◆ **Records for the exercise**:
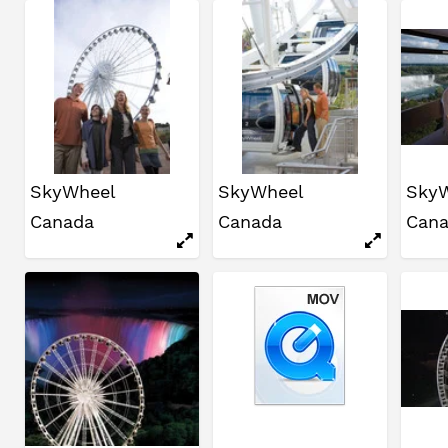
SkyWheel
SkyWheel
Sky
Canada
Canada
Can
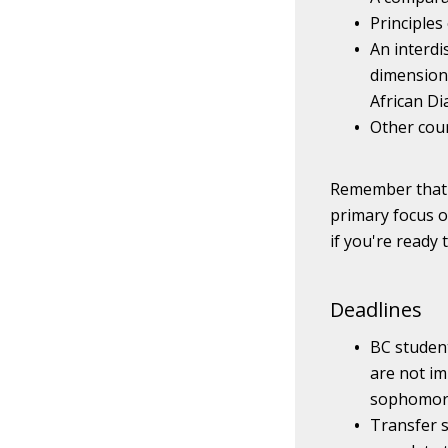
Principles
An interdi
dimension;
African Di
Other cour
Remember that t
primary focus o
if you're ready
Deadlines
BC studen
are not im
sophomore
Transfer 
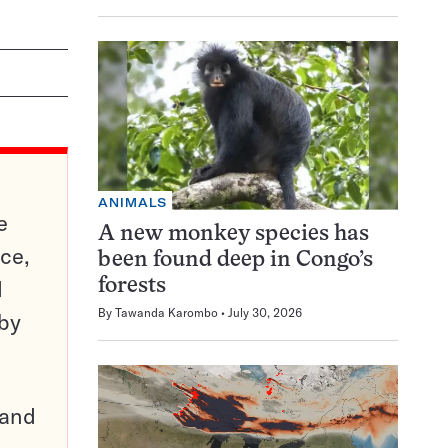
ANIMALS
e
A new monkey species has
ce,
been found deep in Congo’s
d
forests
By
Tawanda Karombo
July 30, 2026
 by
pand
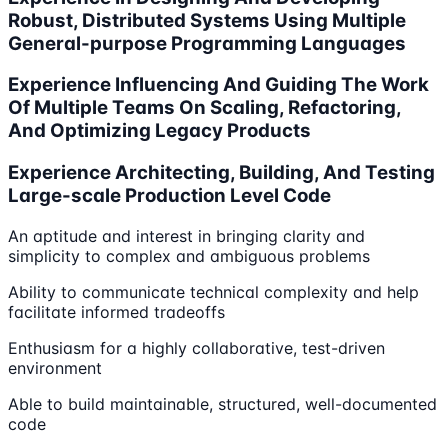
Robust, Distributed Systems Using Multiple
General-purpose Programming Languages
Experience Influencing And Guiding The Work
Of Multiple Teams On Scaling, Refactoring,
And Optimizing Legacy Products
Experience Architecting, Building, And Testing
Large-scale Production Level Code
An aptitude and interest in bringing clarity and
simplicity to complex and ambiguous problems
Ability to communicate technical complexity and help
facilitate informed tradeoffs
Enthusiasm for a highly collaborative, test-driven
environment
Able to build maintainable, structured, well-documented
code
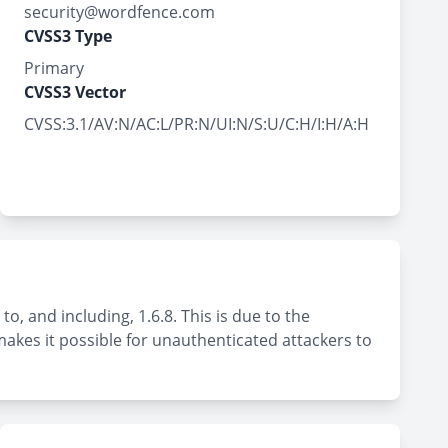
security@wordfence.com
CVSS3 Type
Primary
CVSS3 Vector
CVSS:3.1/AV:N/AC:L/PR:N/UI:N/S:U/C:H/I:H/A:H
o, and including, 1.6.8. This is due to the
 makes it possible for unauthenticated attackers to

◆ **Your task**:
If a line in the records holds the string "Experience", count it, and give only the total.

◆ **Problem solution**:
2